§ **YOUR OBJECTIVE**
Wherever a line in the data below holds "Музыкальные", copy that line.

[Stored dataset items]
↓
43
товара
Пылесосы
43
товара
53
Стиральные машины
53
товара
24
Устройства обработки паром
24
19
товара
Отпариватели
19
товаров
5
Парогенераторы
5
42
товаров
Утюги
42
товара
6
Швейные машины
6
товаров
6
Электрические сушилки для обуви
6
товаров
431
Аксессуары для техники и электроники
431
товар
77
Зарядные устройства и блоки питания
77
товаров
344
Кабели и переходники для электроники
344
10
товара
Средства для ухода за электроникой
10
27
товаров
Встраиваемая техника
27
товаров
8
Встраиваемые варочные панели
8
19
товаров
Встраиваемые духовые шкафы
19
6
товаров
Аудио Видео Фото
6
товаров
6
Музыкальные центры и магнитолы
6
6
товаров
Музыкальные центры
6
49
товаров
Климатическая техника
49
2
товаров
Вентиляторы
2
↑
§ **RESPONSE**
Музыкальные центры и магнитолы
Музыкальные центры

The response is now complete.